Work task:
Some lines in the entries contain the word "Επίτιμος". Copy all of them.

Supplied data:
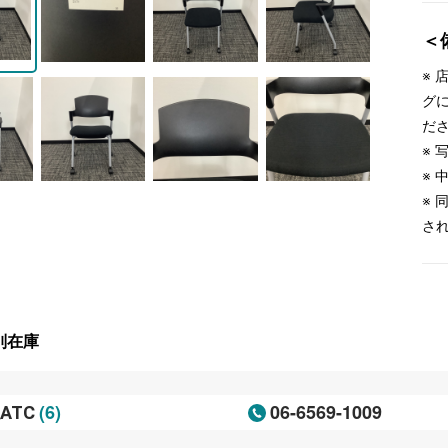
＜
※
グ
だ
※
※
※
さ
別在庫
(6)
06-6569-1009
ATC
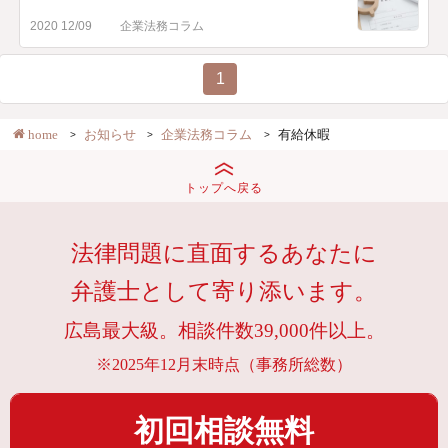
2020 12/09
企業法務コラム
1
home
お知らせ
企業法務コラム
有給休暇
トップへ戻る
法律問題に直面するあなたに
弁護士として寄り添います。
広島最大級。相談件数39,000件以上。
※2025年12月末時点（事務所総数）
初回相談無料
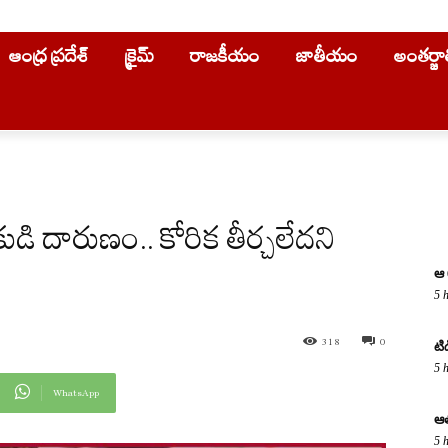
ఆంధ్ర ప్రదేశ్
క్రైమ్
రాజకీయం
జాతీయం
అంతర్జ
దారుణం.. కోరిక తీర్చలేదని
ఆ 
5 
318
0
టి
5 
WhatsApp
ఆత
5 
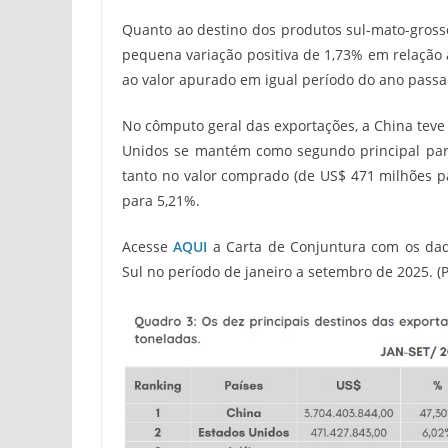
Quanto ao destino dos produtos sul-mato-gross
pequena variação positiva de 1,73% em relação a
ao valor apurado em igual período do ano passad
No cômputo geral das exportações, a China teve
Unidos se mantém como segundo principal par
tanto no valor comprado (de US$ 471 milhões pa
para 5,21%.
Acesse
AQUI
a Carta de Conjuntura com os dad
Sul no período de janeiro a setembro de 2025. (P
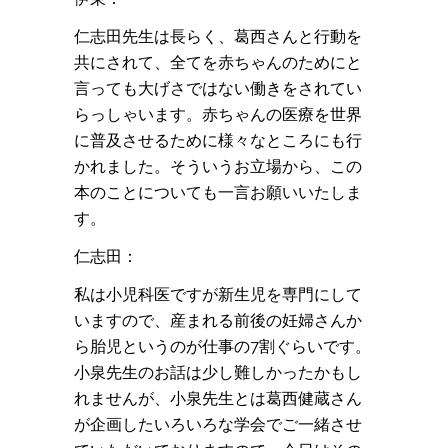
仁志田先生は長らく、葛西さんと行動を
共にされて、全てを赤ちゃんのためにと
言っても大げさではない働きをされてい
らっしゃいます。赤ちゃんの医療を世界
に普及させるために様々なところにも行
かれました。そういうお立場から、この
本のことについても一言お願いいたしま
す。
仁志田：
私は小児科医ですが新生児を専門にして
いますので、産まれる前後の妊婦さんか
ら胎児というのが仕事の7割ぐらいです。
小泉先生のお話は少し難しかったかもし
れませんが、小泉先生とは葛西健蔵さん
が企画したいろいろな学会でご一緒させ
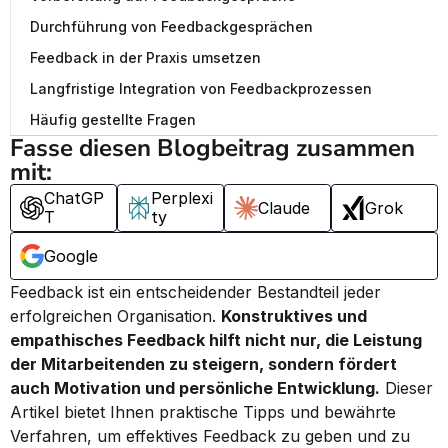
Durchführung von Feedbackgesprächen
Feedback in der Praxis umsetzen
Langfristige Integration von Feedbackprozessen
Häufig gestellte Fragen
Fasse diesen Blogbeitrag zusammen 
mit:
ChatGP
Perplexi
Claude
Grok
T
ty
Google
Feedback ist ein entscheidender Bestandteil jeder 
erfolgreichen Organisation. 
Konstruktives und 
empathisches Feedback hilft nicht nur, die Leistung 
der Mitarbeitenden zu steigern, sondern fördert 
auch Motivation und persönliche Entwicklung.
 Dieser 
Artikel bietet Ihnen praktische Tipps und bewährte 
Verfahren, um effektives Feedback zu geben und zu 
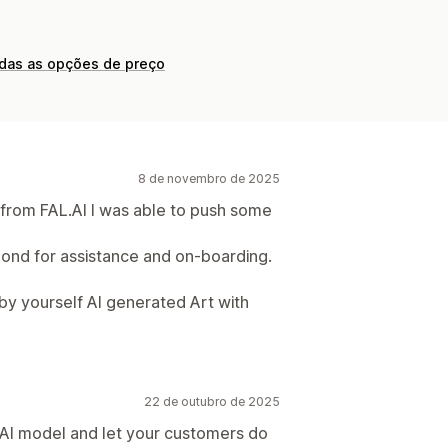
odas as opções de preço
8 de novembro de 2025
 from FAL.AI I was able to push some
pond for assistance and on-boarding.
y yourself AI generated Art with
22 de outubro de 2025
r AI model and let your customers do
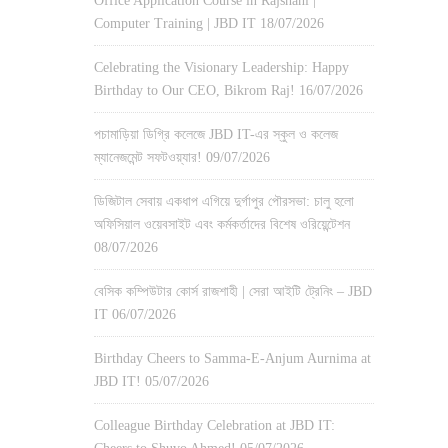
Office Application Course in Rajshahi |
Computer Training | JBD IT
18/07/2026
Celebrating the Visionary Leadership: Happy
Birthday to Our CEO, Bikrom Raj!
16/07/2026
পচামাড়িয়া ডিগ্রি কলেজে JBD IT-এর স্কুল ও কলেজ
ম্যানেজমেন্ট সফটওয়্যার!
09/07/2026
ডিজিটাল সেবায় একধাপ এগিয়ে দুর্গাপুর পৌরসভা: চালু হলো
অফিসিয়াল ওয়েবসাইট এবং কর্মকর্তাদের বিশেষ ওরিয়েন্টেশন
08/07/2026
বেসিক কম্পিউটার কোর্স রাজশাহী | সেরা আইটি ট্রেনিং – JBD
IT
06/07/2026
Birthday Cheers to Samma-E-Anjum Aurnima at
JBD IT!
05/07/2026
Colleague Birthday Celebration at JBD IT:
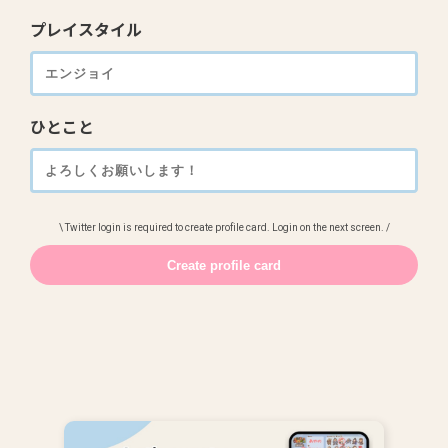
プレイスタイル
ひとこと
\ Twitter login is required to create profile card. Login on the next screen. /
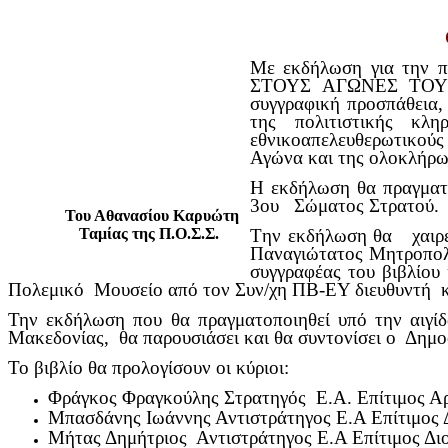
Με εκδήλωση για την π
ΣΤΟΥΣ ΑΓΩΝΕΣ ΤΟΥ ΕΘ
συγγραφική προσπάθεια, 
της πολιτιστικής κλ
εθνικοαπελευθερωτικούς
Αγώνα και της ολοκλήρω
Η εκδήλωση θα πραγματο
3ου Σώματος Στρατού.
Του Αθανασίου Καρυώτη
Ταμίας της Π.Ο.Σ.Σ.
Tην εκδήλωση θα χαιρε
Παναγιώτατος Μητροπολ
συγγραφέας του βιβλίου
Πολεμικό Μουσείο από τον Συν/χη ΠΒ-ΕΥ διευθυντή κ
Την εκδήλωση που θα πραγματοποιηθεί υπό την αιγί
Μακεδονίας, θα παρουσιάσει και θα συντονίσει ο Δημο
Το βιβλίο θα προλογίσουν οι κύριοι:
Φράγκος Φραγκούλης Στρατηγός Ε.Α. Επίτιμος Αρ
Μπασδάνης Ιωάννης Αντιστράτηγος Ε.Α Επίτιμος 
Μήτας Δημήτριος Αντιστράτηγος Ε.Α Επίτιμος Δι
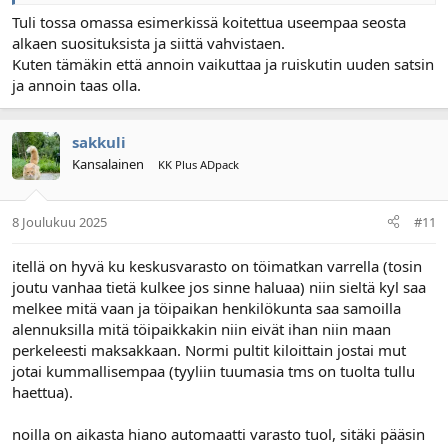
Tuli tossa omassa esimerkissä koitettua useempaa seosta
alkaen suosituksista ja siittä vahvistaen.
Kuten tämäkin että annoin vaikuttaa ja ruiskutin uuden satsin
ja annoin taas olla.
sakkuli
Kansalainen
KK Plus ADpack
8 Joulukuu 2025
#11
itellä on hyvä ku keskusvarasto on töimatkan varrella (tosin
joutu vanhaa tietä kulkee jos sinne haluaa) niin sieltä kyl saa
melkee mitä vaan ja töipaikan henkilökunta saa samoilla
alennuksilla mitä töipaikkakin niin eivät ihan niin maan
perkeleesti maksakkaan. Normi pultit kiloittain jostai mut
jotai kummallisempaa (tyyliin tuumasia tms on tuolta tullu
haettua).
noilla on aikasta hiano automaatti varasto tuol, sitäki pääsin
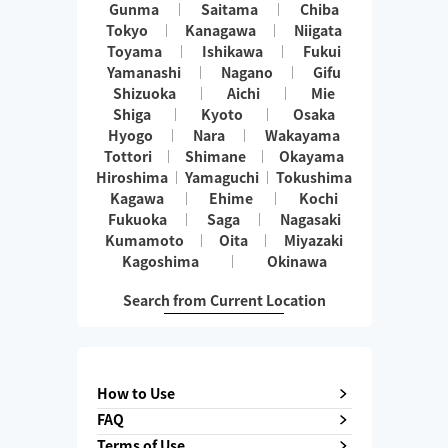
Gunma
Saitama
Chiba
Tokyo
Kanagawa
Niigata
Toyama
Ishikawa
Fukui
Yamanashi
Nagano
Gifu
Shizuoka
Aichi
Mie
Shiga
Kyoto
Osaka
Hyogo
Nara
Wakayama
Tottori
Shimane
Okayama
Hiroshima
Yamaguchi
Tokushima
Kagawa
Ehime
Kochi
Fukuoka
Saga
Nagasaki
Kumamoto
Oita
Miyazaki
Kagoshima
Okinawa
Search from Current Location
How to Use
FAQ
Terms of Use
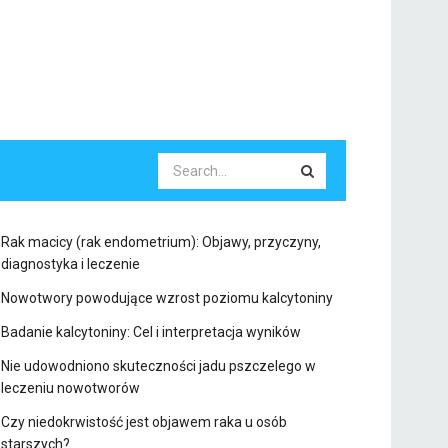
Rak macicy (rak endometrium): Objawy, przyczyny,
diagnostyka i leczenie
Nowotwory powodujące wzrost poziomu kalcytoniny
Badanie kalcytoniny: Cel i interpretacja wyników
Nie udowodniono skuteczności jadu pszczelego w
leczeniu nowotworów
Czy niedokrwistość jest objawem raka u osób
starszych?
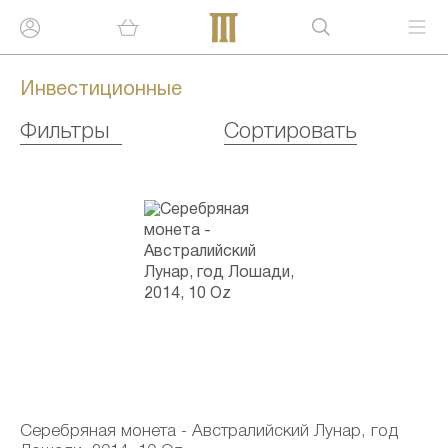
Инвестиционные
Фильтры
Сортировать
Серебряная монета - Австралийский Лунар, год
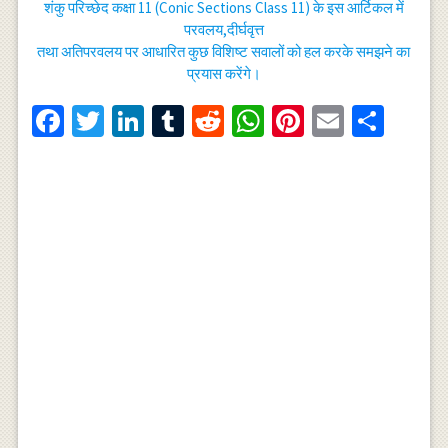
शंकु परिच्छेद कक्षा 11 (Conic Sections Class 11) के इस आर्टिकल में
परवलय,दीर्घवृत्त
तथा अतिपरवलय पर आधारित कुछ विशिष्ट सवालों को हल करके समझने का
प्रयास करेंगे।
Facebook
Twitter
LinkedIn
Tumblr
Reddit
WhatsApp
Pinterest
Email
Shar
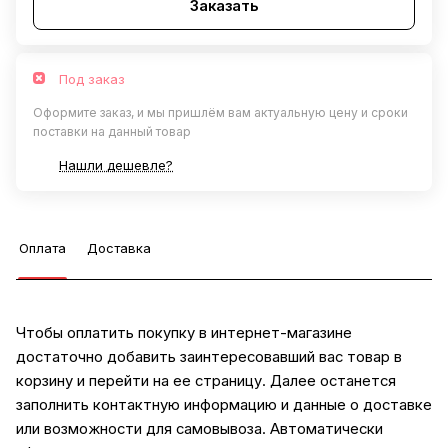
Заказать
Под заказ
Оформите заказ, и мы пришлём вам актуальную цену и сроки
поставки на данный товар
Нашли дешевле?
Оплата
Доставка
Чтобы оплатить покупку в интернет-магазине
достаточно добавить заинтересовавший вас товар в
корзину и перейти на ее страницу. Далее останется
заполнить контактную информацию и данные о доставке
или возможности для самовывоза. Автоматически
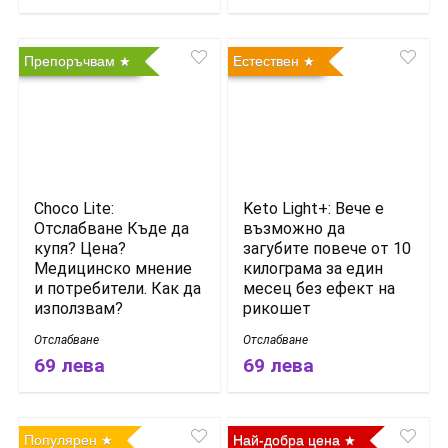
Препоръчвам
Естествен
Choco Lite:
Keto Light+: Вече е
Отслабване Къде да
възможно да
купя? Цена?
загубите повече от 10
Медицинско мнение
килограма за един
и потребители. Как да
месец без ефект на
използвам?
рикошет
Отслабване
Отслабване
69 лева
69 лева
Популярен
Най-добра цена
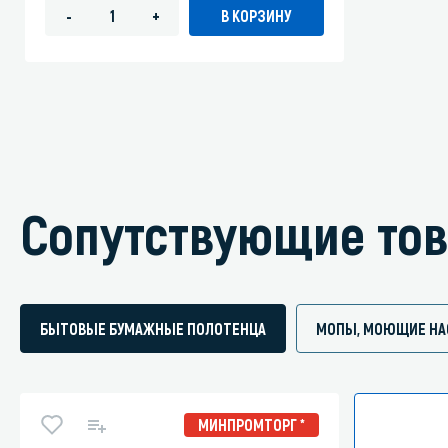
В КОРЗИНУ
-
+
Сопутствующие то
БЫТОВЫЕ БУМАЖНЫЕ ПОЛОТЕНЦА
МОПЫ, МОЮЩИЕ НА
МИНПРОМТОРГ *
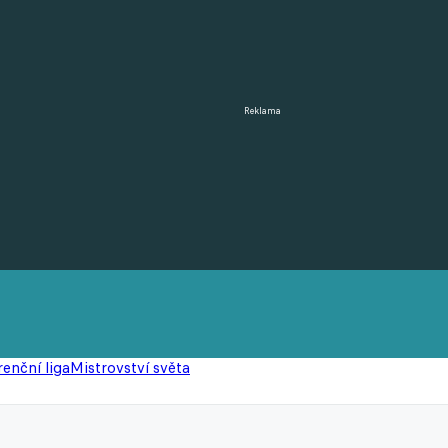
Reklama
enční liga
Mistrovství světa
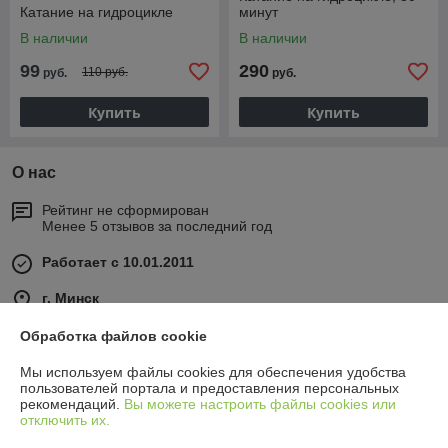
Катание на гидроцикле
минут
В наличии
В наличии
99
290
110 руб.
руб.
руб.
Купить
Купить
О нас
Рейтинг не сформирован
Менее 5 отзывов за последний год
Работает с 10.01.2011
г. Минск
Минск, Беларусь
Обработка файлов cookie
Контакты
Мы используем файлы cookies для обеспечения удобства
пользователей портала и предоставления персональных
Сегодня работает с 00:00 до 24:00
рекомендаций.
Вы можете настроить файлы cookies или
Показать весь график работы
отключить их.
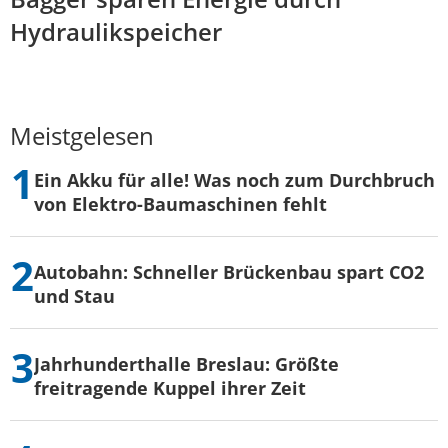
Hydraulikspeicher
Meistgelesen
Ein Akku für alle! Was noch zum Durchbruch
von Elektro-Baumaschinen fehlt
Autobahn: Schneller Brückenbau spart CO2
und Stau
Jahrhunderthalle Breslau: Größte
freitragende Kuppel ihrer Zeit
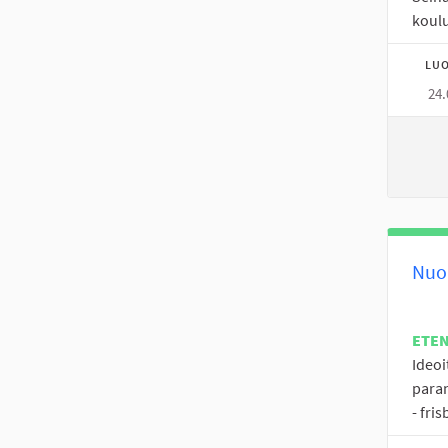
koulu
LUO
24.
Nuor
ETE
Ideoi
paran
- fris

Solution to the exercise:
Φράγκος Φραγκούλης Στρατηγός Ε.Α. Επίτιμος Αρ
Μπασδάνης Ιωάννης Αντιστράτηγος Ε.Α Επίτιμος 
Μήτας Δημήτριος Αντιστράτηγος Ε.Α Επίτιμος Δι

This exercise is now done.